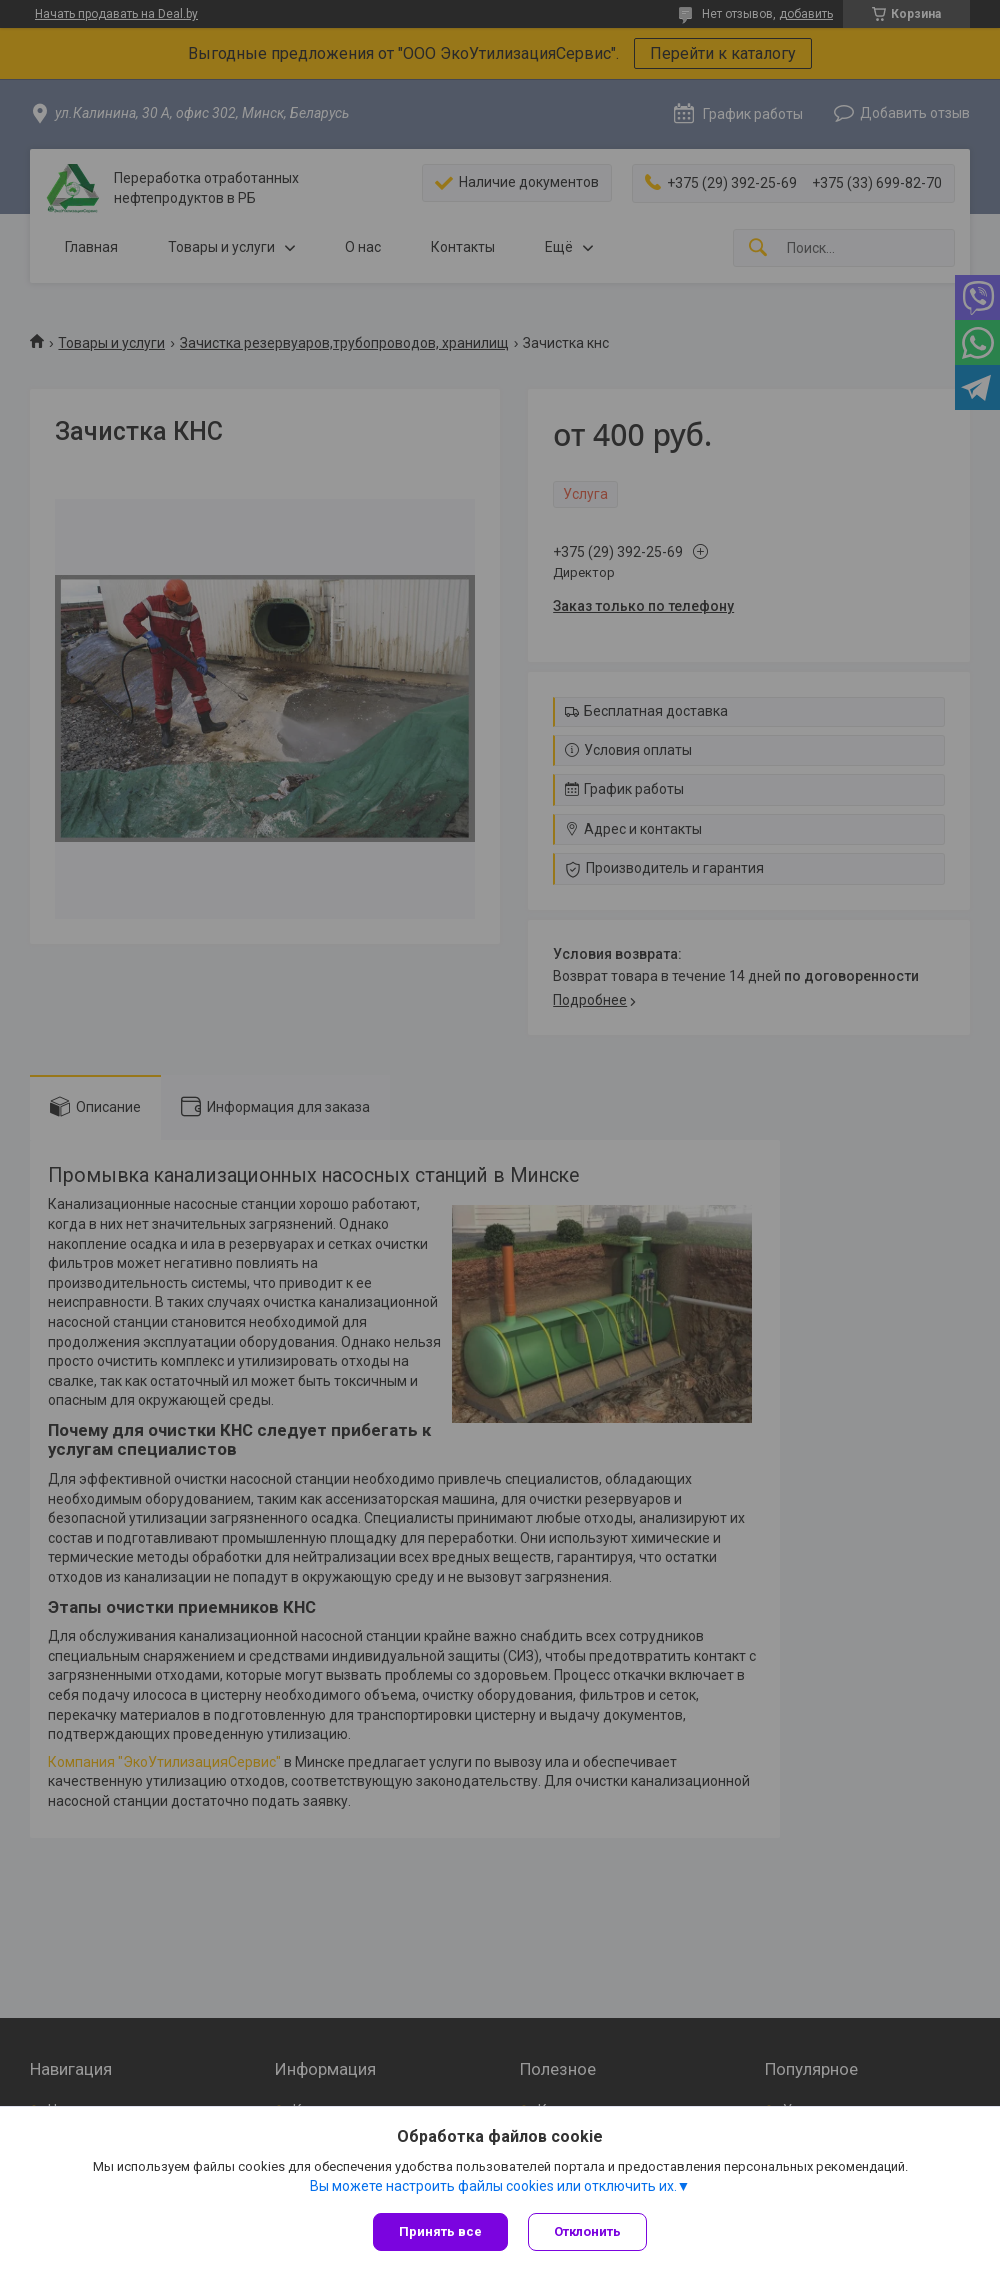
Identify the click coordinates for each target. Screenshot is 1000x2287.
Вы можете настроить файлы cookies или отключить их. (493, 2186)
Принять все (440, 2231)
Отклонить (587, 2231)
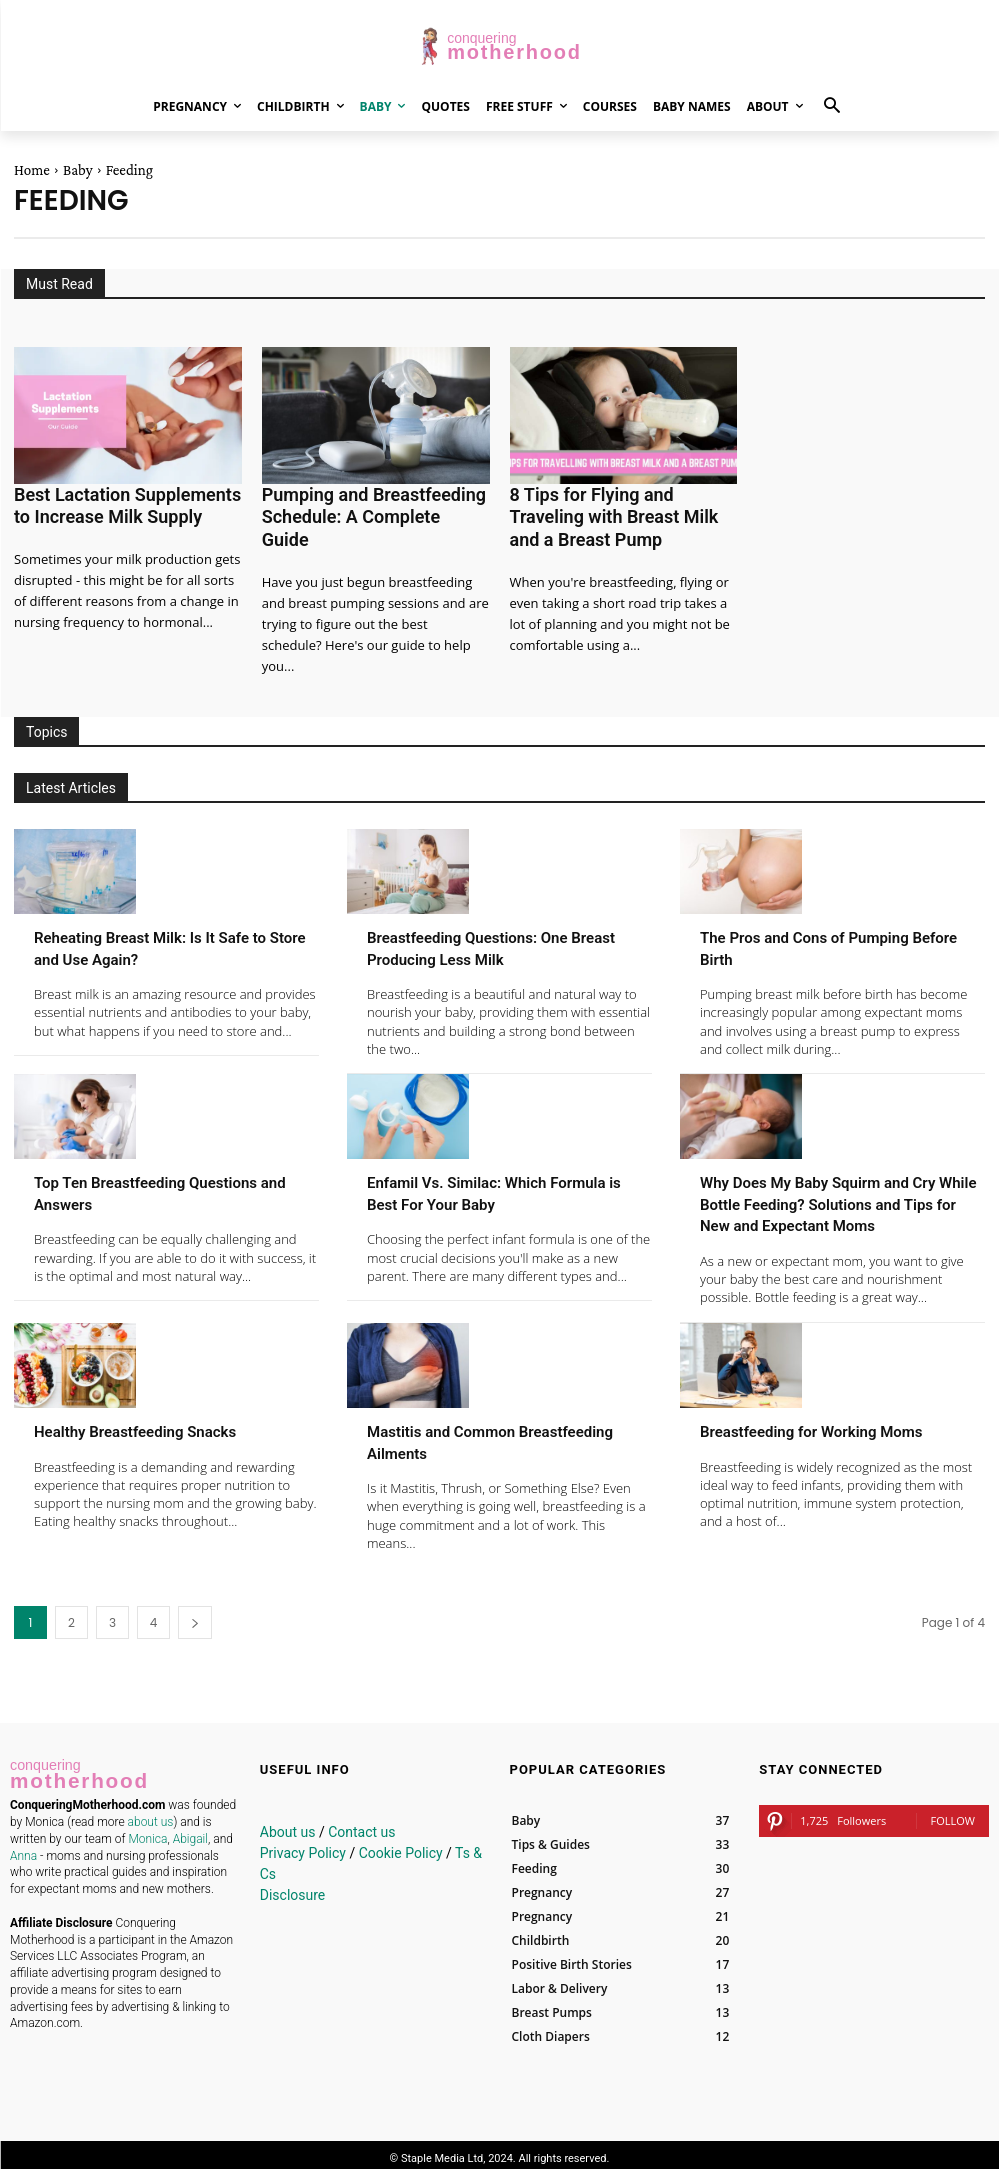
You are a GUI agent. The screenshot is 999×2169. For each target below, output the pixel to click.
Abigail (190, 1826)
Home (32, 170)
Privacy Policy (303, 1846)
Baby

#####

**Problem**
Word for word, print the material above, but without its pictures.

**Response to this exercise**
Identify the click coordinates for each target. Screenshot is 1000x2287.
Вы можете настроить файлы cookies или отключить их. (493, 2186)
Принять все (440, 2231)
Отклонить (587, 2231)
You are a GUI agent. The screenshot is 999×2169. For each target below, output the pixel to click.
Abigail (190, 1826)
Home (32, 170)
Privacy Policy (303, 1846)
Baby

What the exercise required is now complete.